Mills-Peninsula History and Fact Sheet
Newspaper heiress and philanthropist Elisabeth Mills Reid, along with the Rev. Neptune 1908 –– Blood William Gallwey of the Episcopal Church of St. Matthew and a young doctor, W.C. Chidester, pledged the money for a small San Mateo hospital dedicated in 1908.
1909 –– The facility could care for 24 patients with 24 nurses on staff. Mills-Peninsula currently employs approximately 2,500 employees and operates two community health facilities with a total of 403 inpatient beds, including 288 at Peninsula Medical Center.
1954 –– Peninsula Hospital opened in Burlingame on the site of Elisabeth Mills Reid's family home, Mills Mansion for which Millbrae was named. The 153-bed hospital employed 275 staff members.
1985 –– Peninsula Hospital merged with Mills Hospital to become Mills-Peninsula. Today, Peninsula Medical Center in Burlingame provides acute medical and surgical care, and Mills Health Center in San Mateo primarily offers outpatient services.
1996 –– Mills-Peninsula joined Sutter Health, a not-for-profit system of 27 hospitals in Northern and Central California.
2006 –– Groundbreaking ceremony held for Mills-Peninsula's new Medical Center. The design calls for 243 beds in all-private rooms that include family sleeping accommodations, an emergency department enlarged by 42 percent and an 809-space parking garage. An attached office building will be dedicated to physician specialists who need to be close to patients in the hospital, such as obstetricians and surgeons.
Each year, 2,200 babies are born at the Mills-Peninsula Family Birth Center, more than at any other hospital in San Mateo County.
Readers of the San Mateo County Times in 2006 named Mills-Peninsula the Best Hospital in San Mateo County for the 14th consecutive year. The Business Journal Publications ranked Mills-Peninsula the Best Place to Work in the Bay Area for the past two years.
Additionally, Mills-Peninsula recently has received the following awards and honors:
- Recognized as one of the top eight hospitals in the state for quality of cardiovascular surgery programs by the California Office of Statewide Health Planning and Development.
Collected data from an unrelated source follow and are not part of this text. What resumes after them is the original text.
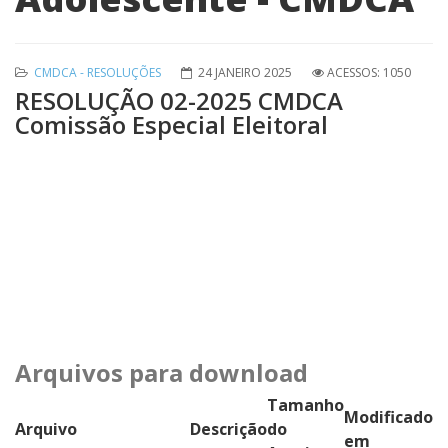
CMDCA - RESOLUÇÕES
24 JANEIRO 2025
ACESSOS: 1050
RESOLUÇÃO 02-2025 CMDCA
Comissão Especial Eleitoral
Arquivos para download
Tamanho
Modificado
Arquivo
Descrição
do
em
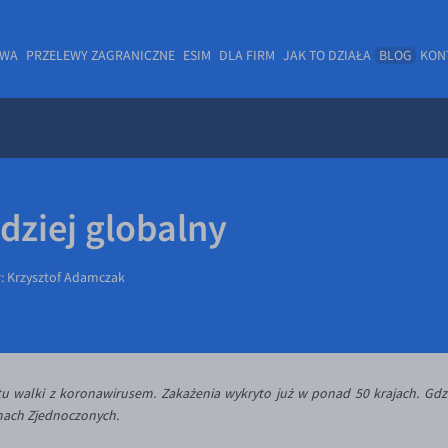
OWA
PRZELEWY ZAGRANICZNE
ESIM
DLA FIRM
JAK TO DZIAŁA
BLOG
KON
dziej globalny
r:
Krzysztof Adamczak
ntu walki z koronawirusem. Zakażenia wykryto już w ponad 50 krajach. Gdzie
nach Zjednoczonych.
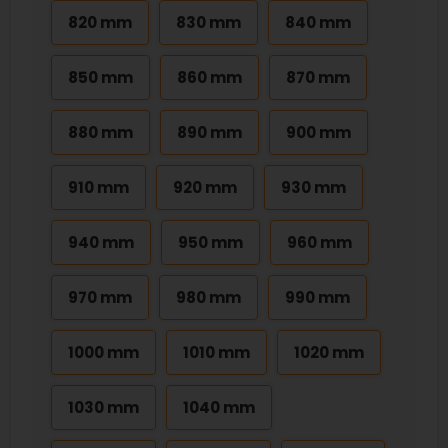
820 mm
830 mm
840 mm
850 mm
860 mm
870 mm
880 mm
890 mm
900 mm
910 mm
920 mm
930 mm
940 mm
950 mm
960 mm
970 mm
980 mm
990 mm
1000 mm
1010 mm
1020 mm
1030 mm
1040 mm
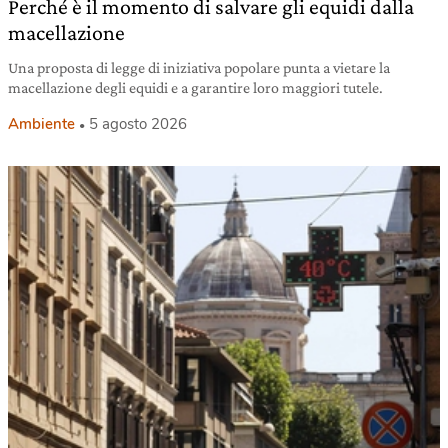
Perché è il momento di salvare gli equidi dalla
macellazione
Una proposta di legge di iniziativa popolare punta a vietare la
macellazione degli equidi e a garantire loro maggiori tutele.
Ambiente
5 agosto 2026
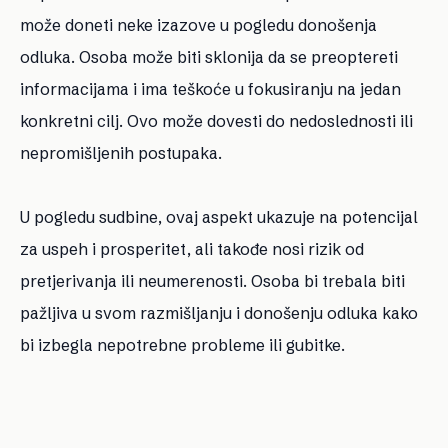
može doneti neke izazove u pogledu donošenja
odluka. Osoba može biti sklonija da se preoptereti
informacijama i ima teškoće u fokusiranju na jedan
konkretni cilj. Ovo može dovesti do nedoslednosti ili
nepromišljenih postupaka.
U pogledu sudbine, ovaj aspekt ukazuje na potencijal
za uspeh i prosperitet, ali takođe nosi rizik od
pretjerivanja ili neumerenosti. Osoba bi trebala biti
pažljiva u svom razmišljanju i donošenju odluka kako
bi izbegla nepotrebne probleme ili gubitke.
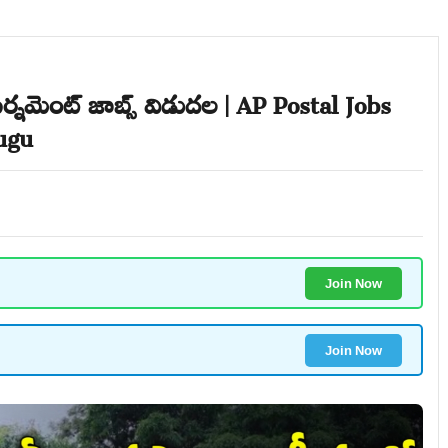
నమెంట్ జాబ్స్ విడుదల | AP Postal Jobs
lugu
Join Now
Join Now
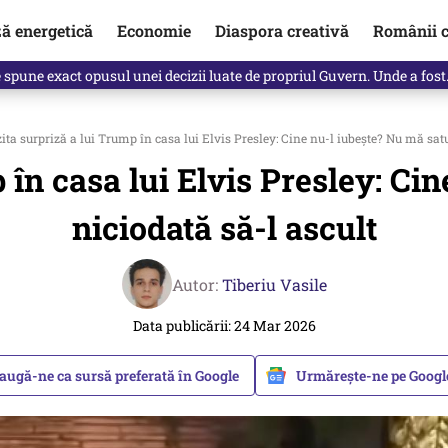
ză energetică
Economie
Diaspora creativă
Românii c
Vîrdol, dezvăluite de o colegă. Povestea pilotului militar dincolo de…
ita surpriză a lui Trump în casa lui Elvis Presley: Cine nu-l iubeşte? Nu mă satu
 în casa lui Elvis Presley: Ci
niciodată să-l ascult
Autor:
Tiberiu Vasile
Data publicării: 24 Mar 2026
augă-ne ca sursă preferată în Google
Urmărește-ne pe Goog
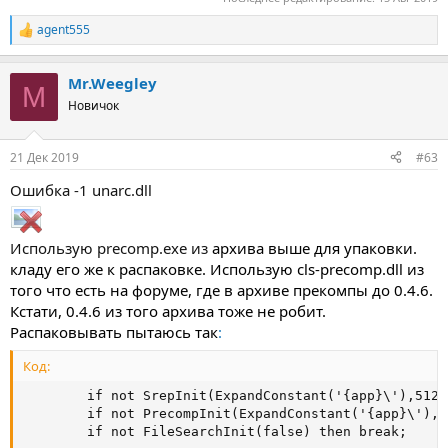
agent555
Р
е
а
Mr.Weegley
к
M
ц
Новичок
и
и
:
21 Дек 2019
#63
Ошибка -1 unarc.dll
Использую precomp.exe из
архива выше для упаковки.
кладу его же к распаковке. Использую cls-precomp.dll из
того что есть на форуме, где в архиве прекомпы до 0.4.6.
Кстати, 0.4.6 из того архива тоже не робит.
Распаковывать пытаюсь так
:
Код:
        if not SrepInit(ExpandConstant('{app}\'),512,
        if not PrecompInit(ExpandConstant('{app}\'),1
        if not FileSearchInit(false) then break;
- Awarded stroke center certification by the Joint Commission on Accreditation of Healthcare Organizations, an independent, non-profit hospital evaluating organization.
- Named the only Center of Excellence for Bariatric Surgery on the San Francisco Peninsula by the American Society of Bariatric Surgery.
- Mills-Peninsula's Family Birth Center ranked first on the Peninsula and seventh in the state in a University of California, Davis, Lactation Center report examining the rates at which new mothers nursed newborns and received breastfeeding support during their hospital stay.
- Bay Area Parent readers voted Mills-Peninsula No. 1 in the Best Hospital and Medical Center category in the magazine's annual survey.
Mills-Peninsula's Dorothy E. Schneider Cancer Center exceeds national benchmarks for five major cancers, resulting in longer life spans following treatment at the Center. Additionally, 70 percent of breast cancers detected at Mills-Peninsula are at stage 0 or stage 1, when they are the most curable.
Mills-Peninsula physicians and clinicians routinely contribute to world-class health care research. Elliott Main, M.D., recently led a study of 41,000 births to first-time mothers at Mills-Peninsula and 19 Sutter Health hospitals to discover practices that contribute to unnecessary Caesarean-section deliveries.
Barry Sheppard, M.D., of the Dorothy E. Schneider Cancer Center, recently participated in the International Early Lung Cancer Action Project. Project findings reveal that women with a history of smoking are more likely than men to develop lung cancer but are more likely to survive once diagnosed.
In 2006, Mills-Peninsula Health Services Community Benefit Grant Program awarded $70,000 in grants to eight nonprofit community groups in San Mateo County.
In 2005, Mills-Peninsula provided community benefits, including special health programs and charity care, totaling $57 million.